The dangerous complication of bone marrow transplantation was suppressed
Approximately 50% of patients who have undergone bone marrow transplantation for the treatment of leukemia (a malignant disease of the hematopoietic system, which is not very correctly called blood cancer) develop a "graft versus host" reaction – a condition in which donor immune cells attack the recipient's body. In this case, as a rule, organs such as the skin, liver and intestines suffer.
Researchers at the University of Washington, working under the leadership of Professor John F. DiPersio, have proposed a method of "distracting" immune cells from vital organs. This not only protects healthy tissues from damage, but also directs more lymphocytes to fight their true enemies – tumor cells, enhancing the so-called "transplant against leukemia" effect.
In experiments on mice, the authors demonstrated that the removal or blocking of the membrane protein – receptor for interferon-gamma – on donor T-lymphocytes deprives them of the ability to migrate to important organs, especially to the gastrointestinal tract, completely preserving their cytotoxic activity against malignant cells.
According to the researchers, the intestinal form of the "graft versus host" reaction is the main cause of death of patients who underwent bone marrow transplantation. A person can survive the cutaneous form of this reaction, whereas the intestinal form is manifested by persistent diarrhea and is accompanied by severe infectious complications caused by intestinal bacteria penetrating into the blood.

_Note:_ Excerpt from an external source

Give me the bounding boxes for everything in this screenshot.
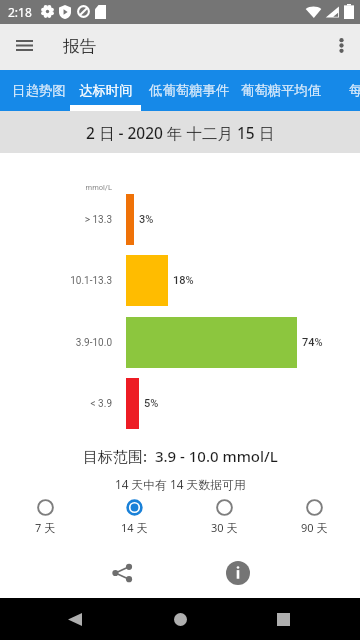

The role of interferon-gamma, its receptor and the components of the signaling mechanism triggered by them in inflammation has been known for a long time, but their involvement in the graft-versus-host reaction has only recently been discussed. This cascade begins with the fact that the gamma interferon activates the corresponding receptor, which, in turn, activates molecules known as JAK kinases. After that, STAT and CXCR3 proteins are activated. The latter mediates the movement of donor T-lymphocytes into the digestive tract and other target organs.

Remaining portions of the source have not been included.